Una forma de construir colectivos en los territorios es concertando con la barriada. Aka, a través del agro o del hip hop, confronta a los habitantes de la periferia. Les hace notar que siempre han vivido obedeciendo, que siempre han estado procrastinados a diferentes “jefes”: gobierno, guerrillas, paramilitares, bandas delincuenciales, y que no hay mejor camino que tomar las decisiones en comunidad, construyendo juntos. 

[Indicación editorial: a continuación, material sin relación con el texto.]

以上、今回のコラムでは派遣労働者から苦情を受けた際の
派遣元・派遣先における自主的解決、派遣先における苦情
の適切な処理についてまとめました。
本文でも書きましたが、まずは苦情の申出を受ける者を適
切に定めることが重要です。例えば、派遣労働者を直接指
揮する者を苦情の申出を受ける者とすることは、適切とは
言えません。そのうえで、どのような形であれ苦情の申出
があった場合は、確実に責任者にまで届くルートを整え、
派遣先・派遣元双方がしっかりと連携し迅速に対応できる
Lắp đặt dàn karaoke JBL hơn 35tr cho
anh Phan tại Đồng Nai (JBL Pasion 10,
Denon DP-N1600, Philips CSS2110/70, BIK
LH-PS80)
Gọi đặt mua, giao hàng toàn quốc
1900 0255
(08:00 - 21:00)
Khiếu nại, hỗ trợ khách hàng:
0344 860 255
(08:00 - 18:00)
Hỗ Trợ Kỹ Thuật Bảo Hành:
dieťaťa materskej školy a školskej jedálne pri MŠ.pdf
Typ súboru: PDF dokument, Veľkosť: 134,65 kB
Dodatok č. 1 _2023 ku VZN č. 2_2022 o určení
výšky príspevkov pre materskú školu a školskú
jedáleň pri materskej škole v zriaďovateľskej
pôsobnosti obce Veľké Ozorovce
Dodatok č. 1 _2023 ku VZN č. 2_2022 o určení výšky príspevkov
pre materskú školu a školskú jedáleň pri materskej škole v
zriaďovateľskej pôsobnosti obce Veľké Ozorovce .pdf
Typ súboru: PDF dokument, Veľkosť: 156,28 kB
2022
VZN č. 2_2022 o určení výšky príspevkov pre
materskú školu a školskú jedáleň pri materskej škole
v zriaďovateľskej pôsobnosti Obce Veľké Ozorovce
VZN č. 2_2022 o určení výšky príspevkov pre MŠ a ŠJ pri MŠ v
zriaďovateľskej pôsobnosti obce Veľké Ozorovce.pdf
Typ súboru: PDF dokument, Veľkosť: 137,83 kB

“Somos un movimiento apostado en las laderas. Nos importa el borde urbano-rural. El 73 % de Medellín es rural, es un territorio muy artístico. Ahí está la fuerza de nuestra gente, y muchas de las respuestas de nuestra historia. Eso lo tenemos incluido en nuestras metodologías. Tenemos un árbol que vamos sembrando entre todos, y ese árbol es Agroarte. Ahí están miles de historias, y todos los días lo estamos abonando”, dice.

Ahora, mientras termino de bajar la loma hasta La América, en el centro occidente de Medellín, reflexiono en la labor de Agroarte y pienso que algo así faltaba en la ciudad, un reconocimiento para toda esa desplazada o ilusionada con un futuro mejor, que abrió trocha y fundó barriada, esa gente anónima, pero tan importante. 

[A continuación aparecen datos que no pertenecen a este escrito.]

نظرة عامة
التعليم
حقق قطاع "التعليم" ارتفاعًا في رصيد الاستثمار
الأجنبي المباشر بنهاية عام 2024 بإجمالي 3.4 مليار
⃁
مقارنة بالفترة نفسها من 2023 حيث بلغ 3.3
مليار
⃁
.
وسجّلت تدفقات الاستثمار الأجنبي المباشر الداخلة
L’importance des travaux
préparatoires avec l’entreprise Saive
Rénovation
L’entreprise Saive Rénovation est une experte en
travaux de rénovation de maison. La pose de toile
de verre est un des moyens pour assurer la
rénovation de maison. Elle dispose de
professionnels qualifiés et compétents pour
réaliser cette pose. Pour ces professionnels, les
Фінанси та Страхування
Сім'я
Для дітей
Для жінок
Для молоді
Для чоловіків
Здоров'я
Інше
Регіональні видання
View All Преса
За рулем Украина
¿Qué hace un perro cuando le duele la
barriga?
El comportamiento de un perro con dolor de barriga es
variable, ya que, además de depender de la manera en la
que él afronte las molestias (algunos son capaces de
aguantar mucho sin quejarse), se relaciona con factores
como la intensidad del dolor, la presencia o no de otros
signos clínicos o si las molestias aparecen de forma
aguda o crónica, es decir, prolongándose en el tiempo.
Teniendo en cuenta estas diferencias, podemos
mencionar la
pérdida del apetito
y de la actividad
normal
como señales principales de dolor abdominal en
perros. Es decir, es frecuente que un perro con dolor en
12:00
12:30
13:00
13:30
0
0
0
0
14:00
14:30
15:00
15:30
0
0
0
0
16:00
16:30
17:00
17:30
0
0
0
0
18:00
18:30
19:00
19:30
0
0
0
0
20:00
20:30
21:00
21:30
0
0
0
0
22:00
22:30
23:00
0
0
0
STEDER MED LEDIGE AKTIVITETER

Agroarte es un colectivo que se fundó en 2002, y que desde entonces no ha parado de abrir trocha. Miles de ciudadanos han hecho parte de esos procesos, miles de ciudadanos que han vuelto la mirada al agro y que, a través del hip hop, han encontrado una forma de expresión poderosa y revolucionaria. 

“Gran parte de mi vida está allá. En este momento tenemos una nueva generación de personas. Lo político y lo artístico siempre han estado bajo el techo del árbol grande que es Agroarte. Cuerpos gramaticales se ha hecho 27 veces, dos por fuera, en Barcelona, con gente desplazada. Galería Viva, en el cementerio universal, es otro proceso, y nos ha enseñado a conservar los hitos de memoria en territorios de guerra. Eso lo estamos haciendo con la comisión de la verdad. Estamos consolidando la casa Escuela Botánica, para atender la ruralidad, esa poética entre campo y ciudad. Es algo que surgió en la pandemia”, cuenta Aka, a quien pareciera que el tiempo le alcanza para mil cosas. 

Los pueblos inteligentes se han unido a través de sus fronteras, de sus historias comunes. Nunca será bueno ser policía de una sola idea, de una única ideología. En Agroarte no hay espacio para miradas egoístas y aisladas, allí todo se construye en colectivo. Es el trabajo de la colmena de hormigas, lento pero persistente. 

El hip hop es la banda sonora que mueve a esa colmena, la acompaña en todos sus recorridos y es himno y bandera de sus logros. Es la fuerza de la periferia denostada, es la fuerza callada de una revolución a punto de explotar.